- _What you should do_
Keep the pictures out of the copy and print all the entries below exactly.

[Extracted information Boundary: Start]

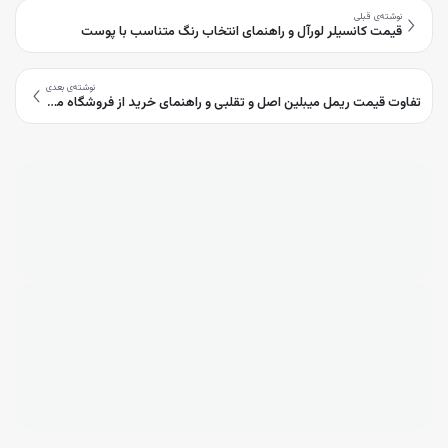
نوشته‌ی قبلی
قیمت کانسیلر لورآل و راهنمای انتخاب رنگ متناسب با پوست
نوشته‌ی بعدی
تفاوت قیمت ریمل میبلین اصل و تقلبی و راهنمای خرید از فروشگاه معتبر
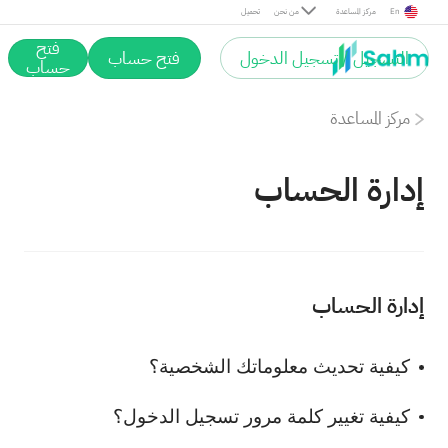
En
مركز المساعدة
من نحن
تحميل
فتح
التسجيل / تسجيل الدخول
فتح حساب
حساب
مركز المساعدة
إدارة الحساب
إدارة الحساب
كيفية تحديث معلوماتك الشخصية؟
كيفية تغيير كلمة مرور تسجيل الدخول؟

[Extracted information Boundary: End]

- _Task output_
نوشته‌ی قبلی
قیمت کانسیلر لورآل و راهنمای انتخاب رنگ متناسب با پوست
نوشته‌ی بعدی
تفاوت قیمت ریمل میبلین اصل و تقلبی و راهنمای خرید از فروشگاه معتبر
En
مركز المساعدة
من نحن
تحميل
فتح
التسجيل / تسجيل الدخول
فتح حساب
حساب
مركز المساعدة
إدارة الحساب
إدارة الحساب
كيفية تحديث معلوماتك الشخصية؟
كيفية تغيير كلمة مرور تسجيل الدخول؟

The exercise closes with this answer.